I also wrote up the following three excellent CDs:
CATTLE DECAPITATION
The Harvest Floor
Metal Blade
Cattle Decapitation have been on a mission to promote vegetarianism through death metal and grindcore since 1997. Subtlety hasn't really been the band's thing - the original cover of 2004's Humanure, which depicted a cow defecating out a man, was banned. But their sound has evolved quite a bit from the 18 songs in 16 minutes of 1999's Human Jerky EP to this disc, which features guest appearances from Jackie Perez Gratz (of Grayceon and Amber Asylum) and Jarboe (Swans). Lyrically and musically, The Harvest Floor is an impressive work of art. The downtuned guitar riffs, barked/growled/shrieked vocals and frantic drumming are as brutal as ever, but there's a sophistication to every aspect of this album that wasn't present on earlier efforts. The Harvest Floor doesn't have the hooks of, say, Carcass' Heartwork, but it's a mature effort.
GOD FORBID
Earthsblood
Century Media
New Jersey's God Forbid have evolved from a metalcore band with a visual hook (four of the five members are mixed-race or African-American) to a melodic, mainstream metal band in the vein of Nevermore.
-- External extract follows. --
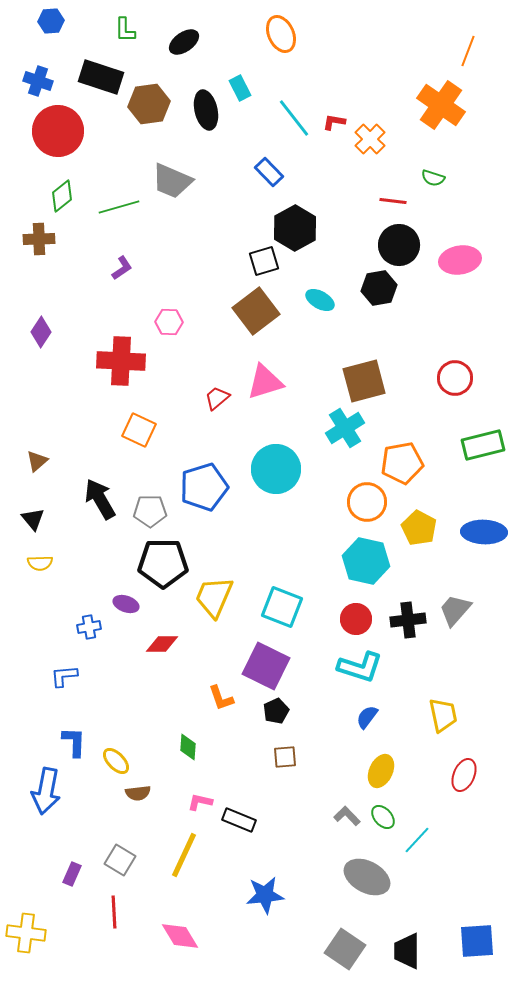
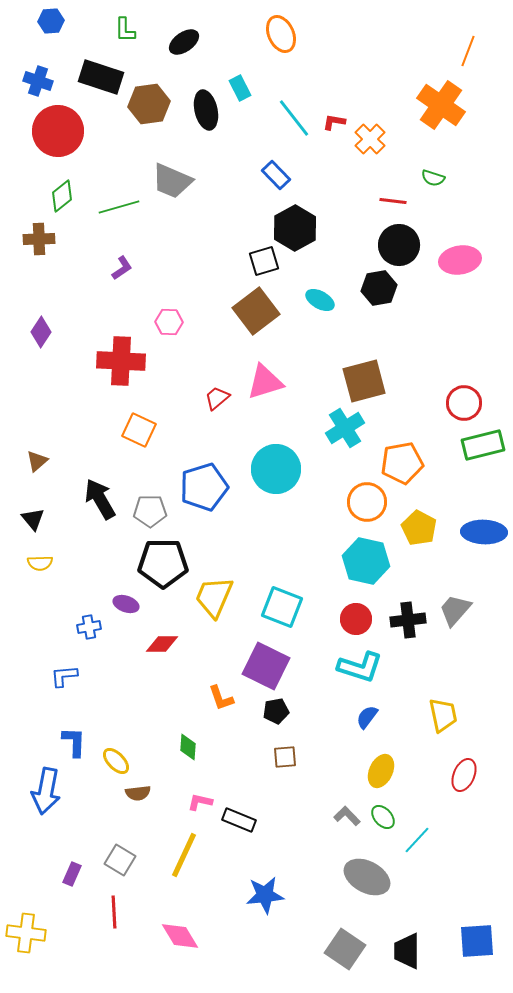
blue rectangle at (269, 172): moved 7 px right, 3 px down
red circle at (455, 378): moved 9 px right, 25 px down
black pentagon at (276, 711): rotated 15 degrees clockwise
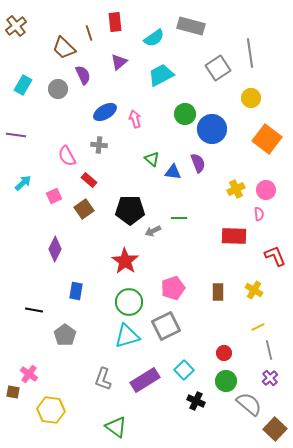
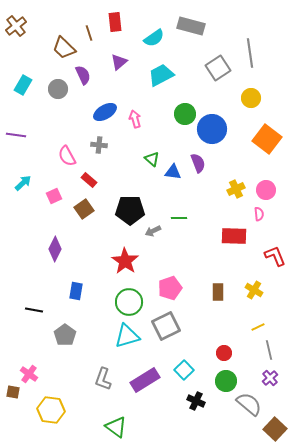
pink pentagon at (173, 288): moved 3 px left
Earthsblood is the group's second concept album in a row, shifting from the political allegories of 2005's IV: The Constitution Of Treason to environmental issues. Musically, the members have broadened their palette - guitar solos are more melodic and intricate, choruses catchier and more anthemic, rhythms more punishing, and the lead and background vocals alike are multidimensional and captivating. It's been four years since God Forbid released new music, and it's nice to see development in that time, especially on this level. With luck, Earthsblood will allow them to achieve the success they've long deserved.
SCALE THE SUMMIT
Carving Desert Canyons
Prosthetic
Carving Desert Canyons' CD booklet unfolds into a poster that captures the dichotomy of the group: On one side, it offers photos of the band members making dorky faces, while the flip depicts some breathtakingly glorious rock formations. That same mix of dorkiness and mind-crushing awesomeness defines this instrumental album. Guitarists Chris Letchford and Travis LeVrier play screaming, arpeggiated leads a la Coheed And Cambria, while bassist Jordan Eberhard holds it down and drummer Pat Skeffington goes wild on the cymbals and toms. All the tracks blur into one another, but let's use words like "song cycle" instead of "samey," shall we? This is instrumental hard rock that spares the listener Pelican-esque tedium, instead offering all the technical brilliance of Rush or Coheed, without the annoying helium vocals.